● **PROBLEM DETAILS**
From the line containing "What do you see at coordinates (748, 1416)" onward, retype each line of the entries below exactly, last line included.

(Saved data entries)
[Start of Attachment]
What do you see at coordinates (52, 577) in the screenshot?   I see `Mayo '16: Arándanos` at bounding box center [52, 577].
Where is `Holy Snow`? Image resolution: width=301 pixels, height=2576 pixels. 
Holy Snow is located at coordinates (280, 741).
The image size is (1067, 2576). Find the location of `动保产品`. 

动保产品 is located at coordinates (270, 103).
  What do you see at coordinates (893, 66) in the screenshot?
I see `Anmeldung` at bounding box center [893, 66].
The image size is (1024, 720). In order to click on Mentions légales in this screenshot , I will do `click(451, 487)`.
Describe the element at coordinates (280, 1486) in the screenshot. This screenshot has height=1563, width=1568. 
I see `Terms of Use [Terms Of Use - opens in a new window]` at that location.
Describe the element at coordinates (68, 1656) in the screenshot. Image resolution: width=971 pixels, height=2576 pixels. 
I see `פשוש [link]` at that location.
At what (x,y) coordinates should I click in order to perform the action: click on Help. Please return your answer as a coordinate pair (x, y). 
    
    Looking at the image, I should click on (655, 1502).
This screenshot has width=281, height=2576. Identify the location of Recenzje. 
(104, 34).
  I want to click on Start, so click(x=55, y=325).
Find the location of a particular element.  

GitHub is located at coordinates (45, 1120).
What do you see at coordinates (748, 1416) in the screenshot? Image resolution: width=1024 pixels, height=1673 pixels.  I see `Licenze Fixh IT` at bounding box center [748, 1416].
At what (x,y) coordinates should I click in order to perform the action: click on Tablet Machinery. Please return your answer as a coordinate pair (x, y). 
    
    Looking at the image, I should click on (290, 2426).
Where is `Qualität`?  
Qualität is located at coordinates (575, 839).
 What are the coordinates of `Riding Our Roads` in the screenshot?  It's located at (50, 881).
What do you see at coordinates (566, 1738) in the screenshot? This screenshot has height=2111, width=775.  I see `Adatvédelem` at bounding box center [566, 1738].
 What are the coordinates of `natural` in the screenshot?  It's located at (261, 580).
[End of Attachment]
● **COMPLETED EXERCISE**
What do you see at coordinates (748, 1416) in the screenshot? Image resolution: width=1024 pixels, height=1673 pixels.  I see `Licenze Fixh IT` at bounding box center [748, 1416].
At what (x,y) coordinates should I click in order to perform the action: click on Tablet Machinery. Please return your answer as a coordinate pair (x, y). 
    
    Looking at the image, I should click on (290, 2426).
Where is `Qualität`?  
Qualität is located at coordinates (575, 839).
 What are the coordinates of `Riding Our Roads` in the screenshot?  It's located at (50, 881).
What do you see at coordinates (566, 1738) in the screenshot? This screenshot has height=2111, width=775.  I see `Adatvédelem` at bounding box center [566, 1738].
 What are the coordinates of `natural` in the screenshot?  It's located at (261, 580).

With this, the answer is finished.